Laughable Leans Jokes for Instant Grins & Giggles
What funny jokes about leans you can tell and make people laugh? An example I can give is a clean lobs jokes that will for sure put a smile on everyones mouth and help you make leans pranks.
A monkey is sitting in a tree, smoking a joint, when
a lizard walks past. The lizard looks up and says to the monkey Hey! what are you doing? The monkey says Smoking a joint, come up and join me, my cold-blooded friend.
So the lizard climbs up and sits next to the monkey and they have another joint. After a while the lizard says his mouth is 'dry', and that he's going to get a drink from the river.
At the riverbank, the lizard is so s**... that he leans too far over and falls in. A Crocodile sees this and swims over to the s**... lizard, helping him to the side.
He then asks the lizard, What's the matter with you?! The lizard explains to the crocodile that he was sitting in the tree, smoking a joint with his new monkey friend. He then explained how his mouth got dry, and that he was so wasted that, when he went to get a drink from the river, he fell in!
The inquisitive crocodile says he has to check this out. He walks into the jungle and finds the tree where the monkey is sitting, finishing a joint. He looks up and says Hey, MONKEY! The Monkey looks down and says FUUUUUCK, DUDE……. how much water did you drink?
A tourist is eaten by a python at the zoo.
Two tourists from the Czech republic are visiting New York. At the zoo, one leans forward, trying to get real close to the pythons. He falls down into the enclosure and is quickly swallowed whole.
Panicking, the other guy runs up to a caretaker and cries out for help. The caretaker asks him: "Which of these pythons ate your friend, the male or the female one?"
"That one! That one!", exclaims the Czech, pointing at the male snake, bloated with its stomach full. The caretaker runs up behind the satiated snake, cuts it open and pulls out ... a feeder pig.

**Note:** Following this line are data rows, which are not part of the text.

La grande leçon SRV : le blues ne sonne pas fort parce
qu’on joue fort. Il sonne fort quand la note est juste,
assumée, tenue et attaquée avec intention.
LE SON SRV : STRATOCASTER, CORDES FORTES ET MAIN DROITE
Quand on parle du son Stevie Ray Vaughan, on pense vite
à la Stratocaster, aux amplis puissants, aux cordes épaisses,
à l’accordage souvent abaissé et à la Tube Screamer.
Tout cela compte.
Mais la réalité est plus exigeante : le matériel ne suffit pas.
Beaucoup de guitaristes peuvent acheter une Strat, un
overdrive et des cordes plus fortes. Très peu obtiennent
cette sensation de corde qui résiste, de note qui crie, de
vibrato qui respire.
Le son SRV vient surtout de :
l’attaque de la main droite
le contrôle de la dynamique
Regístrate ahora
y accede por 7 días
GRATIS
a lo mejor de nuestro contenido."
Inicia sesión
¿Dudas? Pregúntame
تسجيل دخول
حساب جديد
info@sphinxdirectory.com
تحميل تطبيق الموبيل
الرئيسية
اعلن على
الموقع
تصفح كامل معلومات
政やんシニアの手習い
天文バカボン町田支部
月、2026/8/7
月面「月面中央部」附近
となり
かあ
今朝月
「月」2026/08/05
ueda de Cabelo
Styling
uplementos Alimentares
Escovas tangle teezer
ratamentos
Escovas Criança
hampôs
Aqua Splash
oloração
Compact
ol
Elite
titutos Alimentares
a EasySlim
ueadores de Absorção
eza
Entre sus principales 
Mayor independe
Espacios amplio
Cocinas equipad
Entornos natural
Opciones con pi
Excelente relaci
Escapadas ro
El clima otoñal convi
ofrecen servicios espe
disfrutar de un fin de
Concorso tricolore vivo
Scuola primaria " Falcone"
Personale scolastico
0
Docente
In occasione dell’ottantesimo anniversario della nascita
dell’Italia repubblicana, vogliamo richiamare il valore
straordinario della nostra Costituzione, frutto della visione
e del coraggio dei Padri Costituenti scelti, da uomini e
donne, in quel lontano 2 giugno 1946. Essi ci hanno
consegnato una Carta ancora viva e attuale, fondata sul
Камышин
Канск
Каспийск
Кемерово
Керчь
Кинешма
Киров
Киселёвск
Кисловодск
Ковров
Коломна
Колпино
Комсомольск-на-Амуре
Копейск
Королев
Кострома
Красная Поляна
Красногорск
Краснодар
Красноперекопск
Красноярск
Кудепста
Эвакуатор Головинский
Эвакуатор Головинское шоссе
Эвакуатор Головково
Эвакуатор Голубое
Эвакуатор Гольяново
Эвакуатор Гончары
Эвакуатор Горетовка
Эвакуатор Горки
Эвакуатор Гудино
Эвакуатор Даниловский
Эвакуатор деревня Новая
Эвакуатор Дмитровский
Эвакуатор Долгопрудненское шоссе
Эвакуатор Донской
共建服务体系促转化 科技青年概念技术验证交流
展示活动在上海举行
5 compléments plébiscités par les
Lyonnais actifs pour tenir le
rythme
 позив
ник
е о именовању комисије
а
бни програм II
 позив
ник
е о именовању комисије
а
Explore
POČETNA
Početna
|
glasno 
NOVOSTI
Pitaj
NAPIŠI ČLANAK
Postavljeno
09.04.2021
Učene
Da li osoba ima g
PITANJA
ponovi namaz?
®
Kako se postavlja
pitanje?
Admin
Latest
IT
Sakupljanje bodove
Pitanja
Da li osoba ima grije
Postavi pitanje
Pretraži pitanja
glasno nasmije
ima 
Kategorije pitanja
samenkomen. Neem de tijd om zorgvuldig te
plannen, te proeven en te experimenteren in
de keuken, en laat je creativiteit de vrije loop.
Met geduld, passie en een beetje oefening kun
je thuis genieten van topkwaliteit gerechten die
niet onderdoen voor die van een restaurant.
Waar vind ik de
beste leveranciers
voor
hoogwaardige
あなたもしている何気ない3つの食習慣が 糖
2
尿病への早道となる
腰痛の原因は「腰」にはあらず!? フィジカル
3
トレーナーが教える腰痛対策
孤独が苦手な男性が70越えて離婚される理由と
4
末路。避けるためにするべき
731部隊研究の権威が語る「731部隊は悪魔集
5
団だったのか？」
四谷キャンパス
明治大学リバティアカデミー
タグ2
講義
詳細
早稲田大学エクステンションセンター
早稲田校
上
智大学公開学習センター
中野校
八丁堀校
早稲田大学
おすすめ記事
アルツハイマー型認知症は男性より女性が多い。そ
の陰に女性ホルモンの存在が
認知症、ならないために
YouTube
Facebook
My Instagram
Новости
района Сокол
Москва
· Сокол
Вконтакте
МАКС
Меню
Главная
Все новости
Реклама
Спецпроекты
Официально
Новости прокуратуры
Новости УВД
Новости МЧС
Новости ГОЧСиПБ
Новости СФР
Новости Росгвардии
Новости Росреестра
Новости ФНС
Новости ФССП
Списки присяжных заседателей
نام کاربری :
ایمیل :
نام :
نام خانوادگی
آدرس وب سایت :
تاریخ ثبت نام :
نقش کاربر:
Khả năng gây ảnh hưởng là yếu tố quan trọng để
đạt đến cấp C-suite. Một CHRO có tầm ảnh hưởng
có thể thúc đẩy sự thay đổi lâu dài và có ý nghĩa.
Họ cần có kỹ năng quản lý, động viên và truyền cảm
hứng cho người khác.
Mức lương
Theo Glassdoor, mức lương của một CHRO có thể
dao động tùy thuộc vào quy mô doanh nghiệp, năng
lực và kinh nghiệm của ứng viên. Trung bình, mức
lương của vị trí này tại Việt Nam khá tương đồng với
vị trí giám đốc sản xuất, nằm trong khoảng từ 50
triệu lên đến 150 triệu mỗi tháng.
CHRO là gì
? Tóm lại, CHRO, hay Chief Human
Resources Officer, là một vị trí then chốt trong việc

"Oh no, it must have been the other one", yells the tourist. So the keeper cuts open the female snake, and sure enough, out comes the tourist.
In the end, the tourist could be revived, and miraculously, both snakes managed to live through the events, but there's still a lesson to be learned here: Never trust someone who tells you the Czech is in the male.
An elderly couple was sitting in church...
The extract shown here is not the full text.